Assume that my goal is performance, first:

-Any workout longer than 1 hour I don't make any changes to my normal food intake (meals above)

-Any workout 1 hour or more, I carry water. 1-20oz bottle per hour, with electrolytes.

-Any workout 90 minutes or more, I begin adding calories. I have gone back and forth between calories in my water, and calories in the form of food. The bottom line is: I will do whatever I know will work (that day) to get me to eat and drink enough. I always drink more if there is flavor in my drink. And I need to have something sweet AND something salty because occasionally I can't take any more sweet at which point I need something like pretzels for food.

-If the run is a long run (2-6 hours long) I pack 200 calories per hour in the form of food and drink. I pack 20 oz of water per hour (ish) and aim for 300-500mg of sodium in that water. Especially if it's hot.

Returning to meals during the day, long runs only happen 1 or 2 days a week, but can have a lasting effect if you don't eat appropriately.

-Monday-Friday I will add calories to a run that is 90 minutes or more in the form of Tailwind, and then I do not skip my morning snack. This keeps me from being hangry later.

-The day before my weekend long run I up the calories in my lunch and dinner. More specifically, I up the carbs at lunch and the fats and carbs at dinner. The fats just keep me from getting hungry at night or in the morning, and its not a significant increase. Protein stays consistent.

-Within 90 minutes of finishing my long run, I eat a FULL balanced meal. Protein + Carbs + Fat. Then I can pretty much go back to normal eating the rest of the day. This works if and only if I ate well during my run.

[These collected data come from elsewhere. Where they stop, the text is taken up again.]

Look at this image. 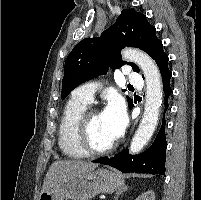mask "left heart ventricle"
<instances>
[{
  "mask_svg": "<svg viewBox=\"0 0 201 200\" xmlns=\"http://www.w3.org/2000/svg\"><path fill=\"white\" fill-rule=\"evenodd\" d=\"M87 139L89 144L96 149L107 147L115 141L102 114L91 118L87 130Z\"/></svg>",
  "mask_w": 201,
  "mask_h": 200,
  "instance_id": "left-heart-ventricle-1",
  "label": "left heart ventricle"
}]
</instances>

Fuel yourself Pre/During/Post run! These calories will replenish. If you are aiming to be in a calorie deficit for weight loss, it is most challenging while you having running in your plan. Not impossible, but difficult. I recommend working with a nutrition coach who can help you! (I'm happy to be that person) so that you don't hurt your performance or burn out.

Common mistake is believing you can eat anything you want while running. You can, but you will not lose weight and you might gain weight. I always gained weight running a lot/training for a marathon (not a lot, but 3-5lbs). As of November 12th I will have run 3 ultramarathons, and have lost 8lbs. I was VERY strategic in my method, and highly motivated to lose the few pounds I had gained since the end of last year (training for that first 50k). It's been a good lesson that it can be done, but it required all the nutrition knowledge I had!

Again, my strategy has been to keep meals heavier around my training and lighter at lunch and dinner.